My role as a step parent has been different than many. In fact, I do not really understand the “step” part. While I respect the role and title of the children’s biological “mom”, and therefore am overly cautious to remember my title as “stepmom”, I have never raised these kids that way. I do not know how to parent part time. I was not raised in a step family environment, therefore I raised my kids the only way I knew how, as kids, rather than “step” anything.
While so may feel differently, my heart quickly discovered that there is no such thing as step-love.
While my husband was deployed and the children’s mother was MIA, I was the person responsible for raising these kids. I have been a cheer mom, a team mom for football, a booster club participant, a fundraiser mom, and more.

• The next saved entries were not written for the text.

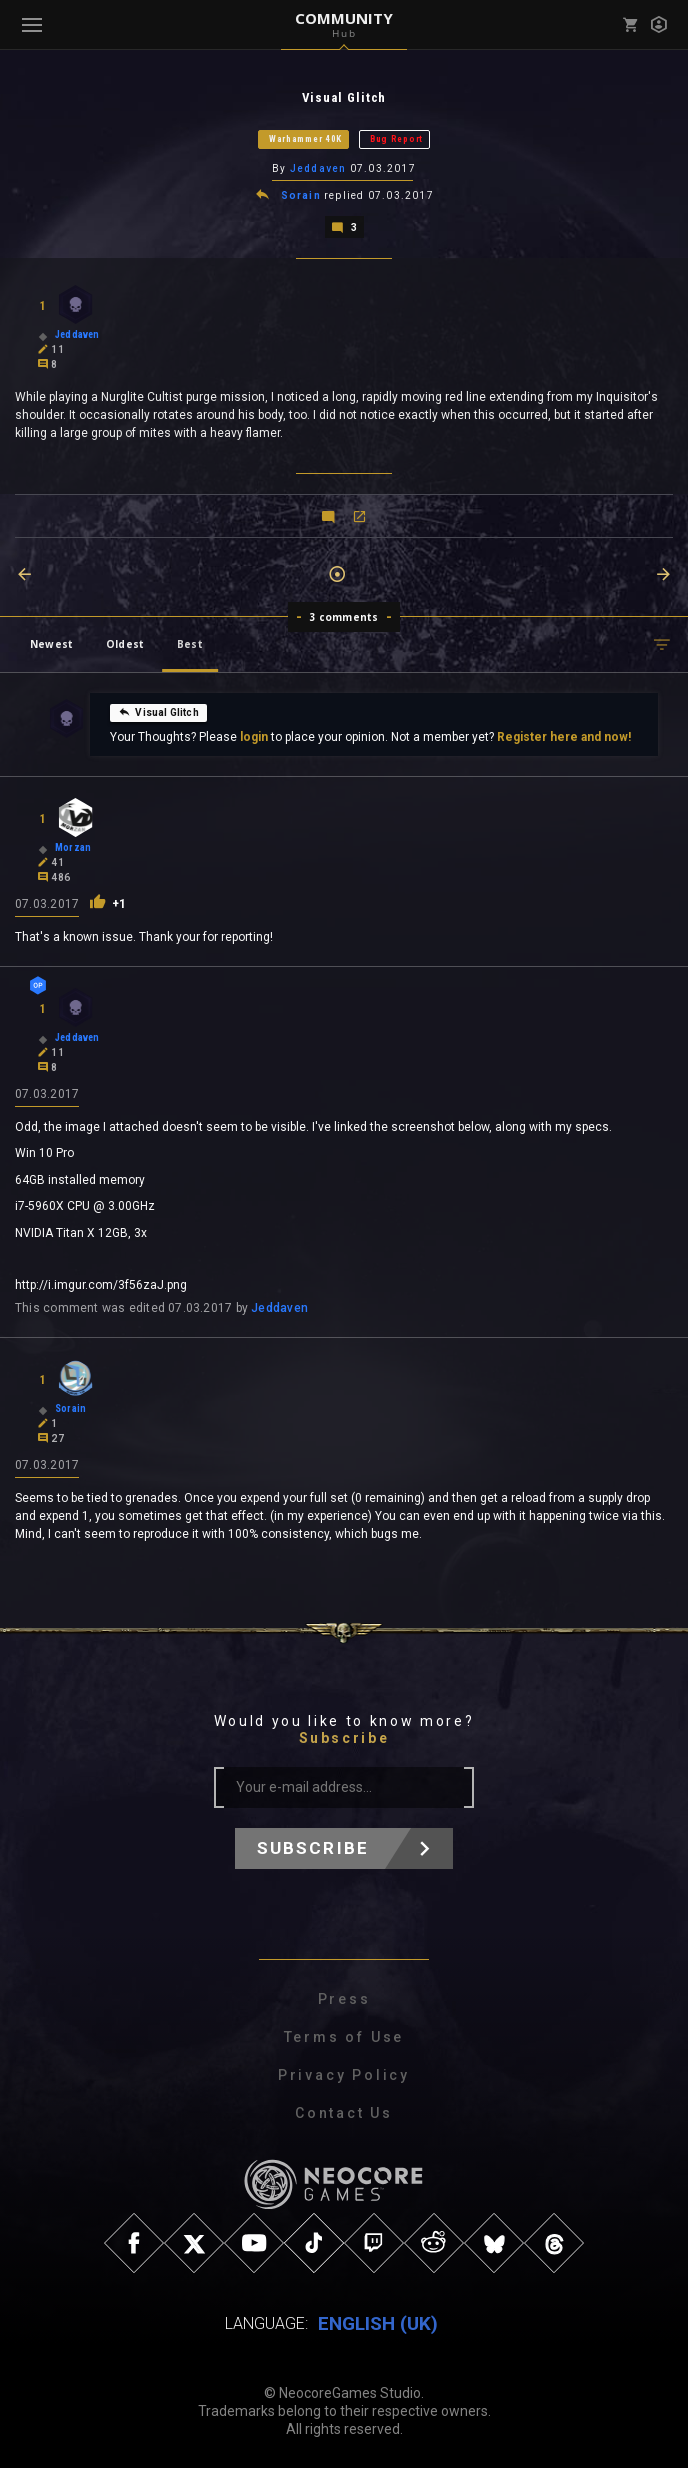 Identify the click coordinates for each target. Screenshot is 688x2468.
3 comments (344, 617)
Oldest (125, 644)
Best (190, 644)
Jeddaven (318, 168)
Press (344, 1999)
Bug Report (396, 139)
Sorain (301, 195)
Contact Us (344, 2113)
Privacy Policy (344, 2075)
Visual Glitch (158, 712)
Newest (51, 644)
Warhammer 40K (305, 139)
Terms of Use (344, 2037) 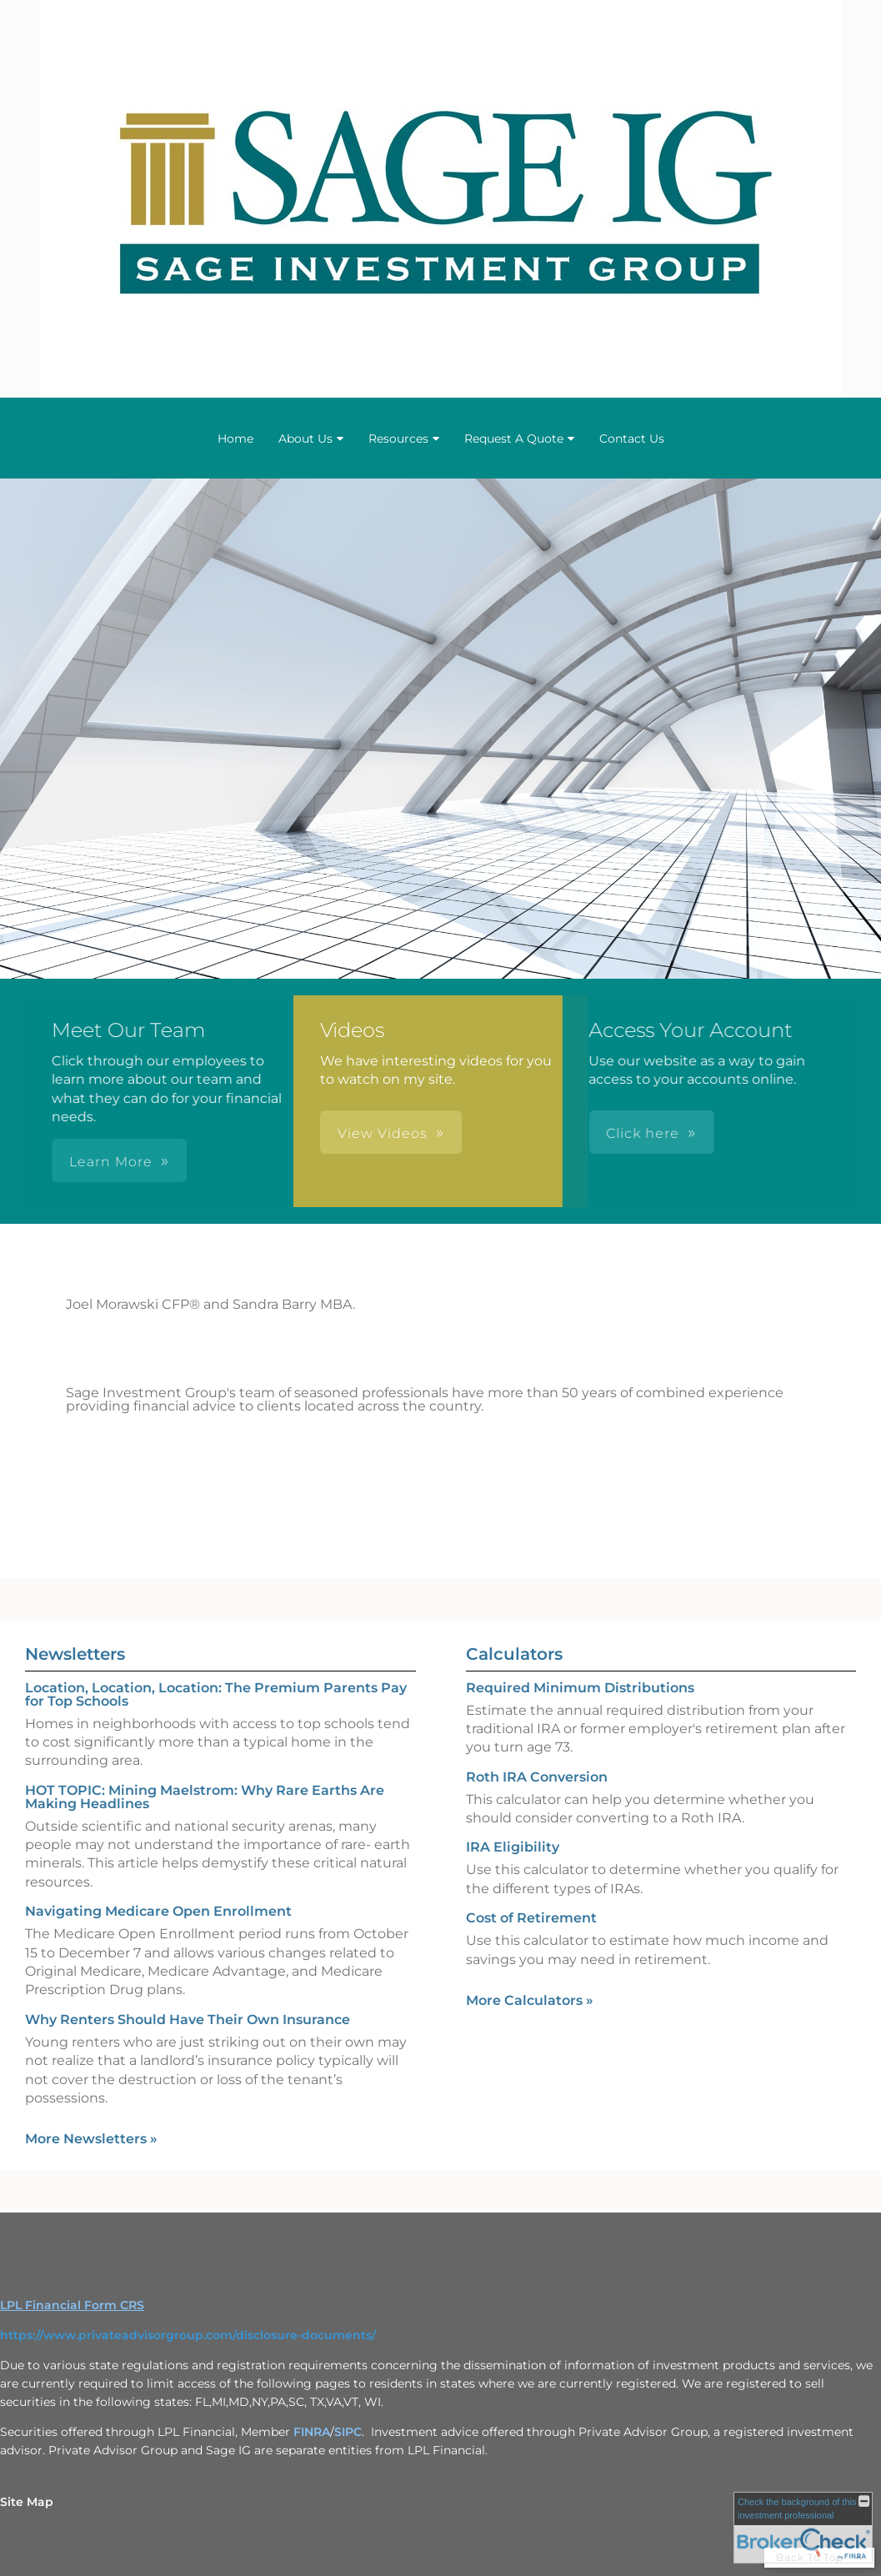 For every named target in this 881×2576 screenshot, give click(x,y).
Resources (398, 438)
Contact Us (631, 438)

I have sat through more tumbling practices, dance recitals, back to school nights, and sporting events than either of their biological parents combined.
Yet, somehow my life was to change so dramatically with the birth of another child? Maybe the people making the comments about my life changing don’t really understand our family, or choose to not understand, because it is not the norm. But, the reality is, the only difference with my “own” child is that I don’t have to share her, I don’t have to worry about someone being offended because I was referred to as “mom” by a friend or family member, and, God willing, I won’t ever have to comfort the cries that come from a child wondering why her “real mom” couldn’t be at that week’s important events.
While there have been many struggles with this role, I would not give it up for anything in the world. I love my family and all of my kids, with all of my heart.
On a side note: Interestingly, most of the people saying that are the parents of younger children, and have yet to enter the adolescence era with their kids. They are the ones who truly have no idea what they are in for!